Dylan Gogan, 28, was savagely beaten by three other inmates at an Alberta remand centre just days after being charged with attempted murder and aggravated assault following an alleged stabbing incident in Grande Prairie on March 6.

His mother is heart-broken that neither this province nor Alberta are doing much to bring him back to Nova Scotia.

“There’s no one there for him. He’s all by himself out there and I’m here and can’t do anything to help him,” Arsenault told the Amherst News on Monday.
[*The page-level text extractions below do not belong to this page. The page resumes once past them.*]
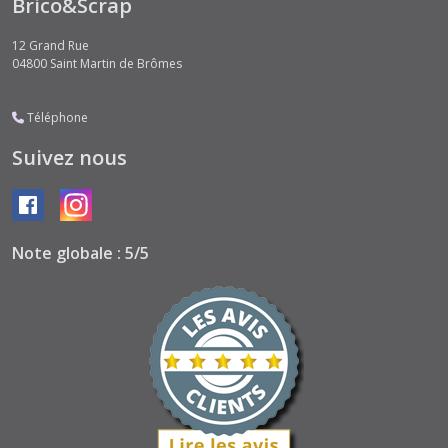
Brico&Scrap
12 Grand Rue
04800
Saint Martin de Brômes
Téléphone
Suivez nous
Note globale : 5/5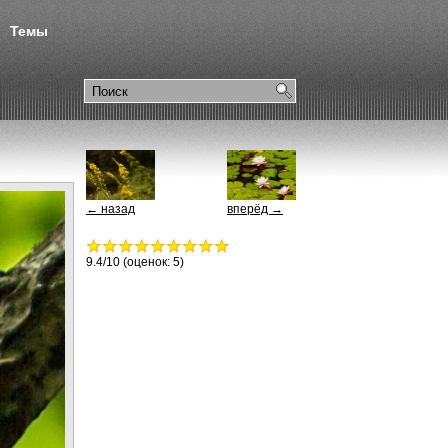
Темы
← назад
вперёд →
9.4
/10 (оценок:
5
)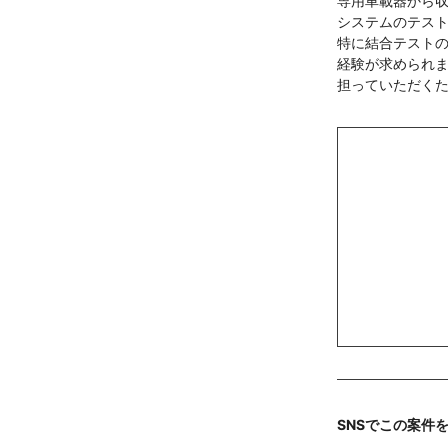
専用車載器から収
システムのテス
特に結合テスト
経験が求められ
担っていただく
SNSでこの案件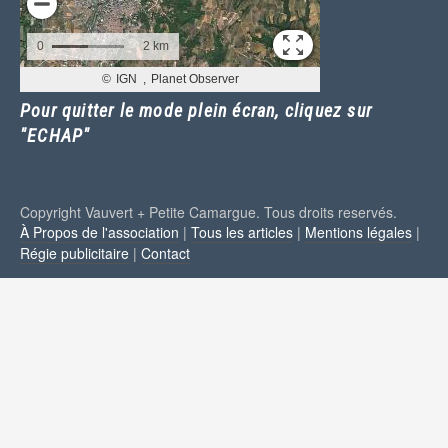
Pour quitter le mode plein écran, cliquez sur
"ECHAP"
Copyright Vauvert + Petite Camargue. Tous droits reservés.
À Propos de l'association
|
Tous les articles
|
Mentions légales
|
Régie publicitaire
|
Contact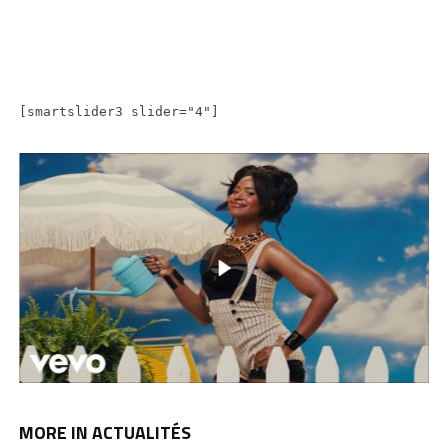
[smartslider3 slider="4"]
MORE IN ACTUALITÉS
The Chignecto woman said her son was found bloodied and unresponsive in his cell by corrections staff soon after the incident and airlifted to Edmonton where he remains a patient at the University of Alberta hospital.

Gogan suffered an axonal brain injury and will probably require around the clock care for the rest of his life.

Arsenault, who was out to visit him several weeks ago, has been working to get him transferred back to his native Nova Scotia, but because he hasn’t lived here in several years the province doesn’t seem willing to fly him back to a hospital closer to Amherst.

"He’s been in trouble all his life, but he’s still a person. He’s my son and I still love him no matter what. All I want is for him to be brought home." — Christine Arsenault

“When I first got out there to see him everyone was saying how they were preparing him to be transferred to a hospital in Nova Scotia, but they suddenly went quiet and I couldn’t get any answers,” she said. “They said he didn’t have any health coverage at all and because he was overage and in another province, I couldn’t get power of attorney. All I seem to be getting now are roadblocks.”

She said officials in Nova Scotia told her they could do nothing for Dylan because he isn’t a permanent resident of the province. If he had an active Nova Scotia health card, he would have qualified for an inter-hospital transfer from Edmonton to a Nova Scotia hospital via air ambulance. But, because he has spent much of his adult life incarcerated in jail, prison or half-way houses outside the province he doesn’t qualify for coverage in Nova Scotia.

“He’s been in trouble all his life, but he’s still a person. He’s my son and I still love him no matter what. All I want is for him to be brought home,” Arsenault said.

And because he had only returned to Alberta shortly before the incident, that province at first said he didn’t qualify for an Alberta health card. He has since qualified for an Alberta card, but he’s no closer to being repatriated to Nova Scotia.

She spoke to a social worker at the hospital in Edmonton and was told she could pay to have him transferred.

“I would have to find $71,000 to move him and I don’t have that kind or money or the means to take out a loan for that amount,” she said. “It’s extremely hard because all the way out there and he’s all alone.”

Because of his medical condition the charges against him have been dropped while the three inmates charged with his beating are going through the Alberta justice system.

Tracy Barron from Health and Wellness said she can’t talk about Gogan’s case specifically, but is able to comment on how the process works.

“We appreciate the desire of the mother to have her child near, but to be eligible for insured health services in Nova Scotia, an individual needs to be a permanent resident of the province,” Barron said in an email to the Amherst News. “Individuals wanting to transfer to Nova Scotia from another province to receive care are covered for medically-required insured hospital and physician services by their home province under interprovincial agreements (in this case Alberta), until such time as they are eligible for insured health services in Nova Scotia.”

Barron said individuals wishing to establish permanent residency in Nova Scotia from elsewhere in Canada become eligible for insured health services on the first day of the third month of their arrival.

Individuals would be responsible for any ancillary costs (such as ambulance services or pharmacare) until such time as they are eligible for coverage as a permanent resident. Travel costs associated with such a move would not be covered.